_What you are asked to do_. Starting with the line that contains "Rotweine werden in" and stopping after the line that contains "aus Probstey und", copy the entries below exactly. Include nothing else.

[Stored dataset items]
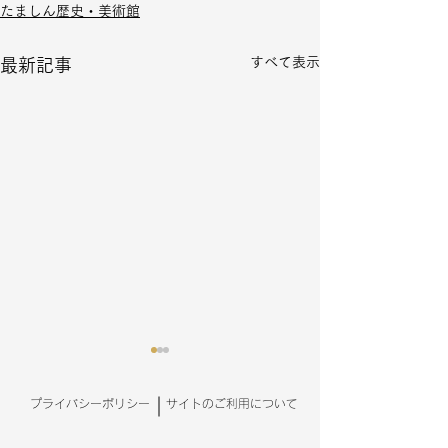
たましん歴史・美術館
すべて表示
最新記事
【たましん歴史・美術館
プライバシーポリシー
入館無料期間のお知ら
サイトのご利用について
せ】（たましん歴史・美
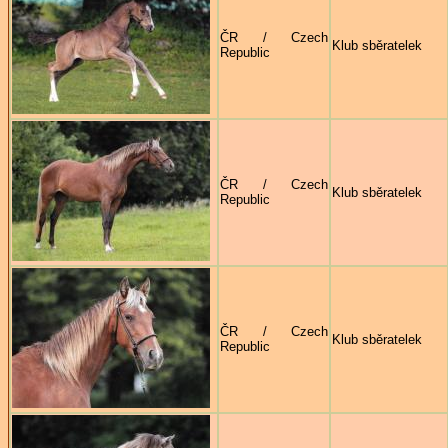
ČR / Czech
Klub sběratelek
Republic
ČR / Czech
Klub sběratelek
Republic
ČR / Czech
Klub sběratelek
Republic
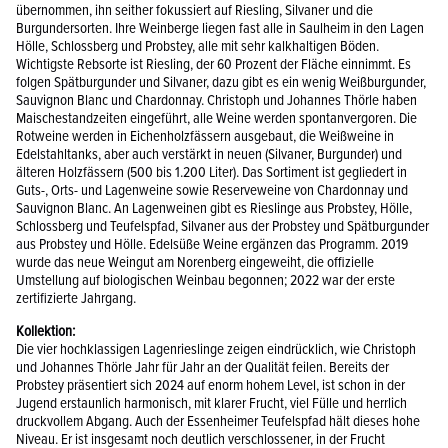
übernommen, ihn seither fokussiert auf Riesling, Silvaner und die
Burgundersorten. Ihre Weinberge liegen fast alle in Saulheim in den Lagen
Hölle, Schlossberg und Probstey, alle mit sehr kalkhaltigen Böden.
Wichtigste Rebsorte ist Riesling, der 60 Prozent der Fläche einnimmt. Es
folgen Spätburgunder und Silvaner, dazu gibt es ein wenig Weißburgunder,
Sauvignon Blanc und Chardonnay. Christoph und Johannes Thörle haben
Maischestandzeiten eingeführt, alle Weine werden spontanvergoren. Die
Rotweine werden in Eichenholzfässern ausgebaut, die Weißweine in
Edelstahltanks, aber auch verstärkt in neuen (Silvaner, Burgunder) und
älteren Holzfässern (500 bis 1.200 Liter). Das Sortiment ist gegliedert in
Guts-, Orts- und Lagenweine sowie Reserveweine von Chardonnay und
Sauvignon Blanc. An Lagenweinen gibt es Rieslinge aus Probstey, Hölle,
Schlossberg und Teufelspfad, Silvaner aus der Probstey und Spätburgunder
aus Probstey und Hölle. Edelsüße Weine ergänzen das Programm. 2019
wurde das neue Weingut am Norenberg eingeweiht, die offizielle
Umstellung auf biologischen Weinbau begonnen; 2022 war der erste
zertifizierte Jahrgang.
Kollektion:
Die vier hochklassigen Lagenrieslinge zeigen eindrücklich, wie Christoph
und Johannes Thörle Jahr für Jahr an der Qualität feilen. Bereits der
Probstey präsentiert sich 2024 auf enorm hohem Level, ist schon in der
Jugend erstaunlich harmonisch, mit klarer Frucht, viel Fülle und herrlich
druckvollem Abgang. Auch der Essenheimer Teufelspfad hält dieses hohe
Niveau. Er ist insgesamt noch deutlich verschlossener, in der Frucht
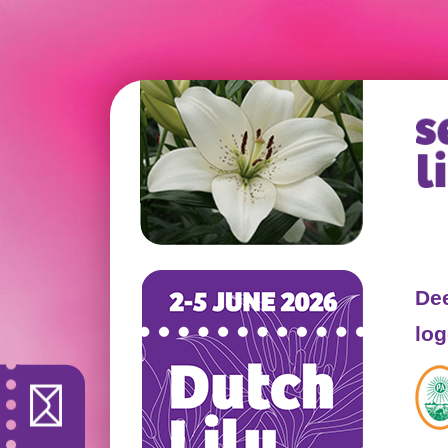
De
log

_Response to this exercise_.
Rotweine werden in Eichenholzfässern ausgebaut, die Weißweine in
Edelstahltanks, aber auch verstärkt in neuen (Silvaner, Burgunder) und
älteren Holzfässern (500 bis 1.200 Liter). Das Sortiment ist gegliedert in
Guts-, Orts- und Lagenweine sowie Reserveweine von Chardonnay und
Sauvignon Blanc. An Lagenweinen gibt es Rieslinge aus Probstey, Hölle,
Schlossberg und Teufelspfad, Silvaner aus der Probstey und Spätburgunder
aus Probstey und Hölle. Edelsüße Weine ergänzen das Programm. 2019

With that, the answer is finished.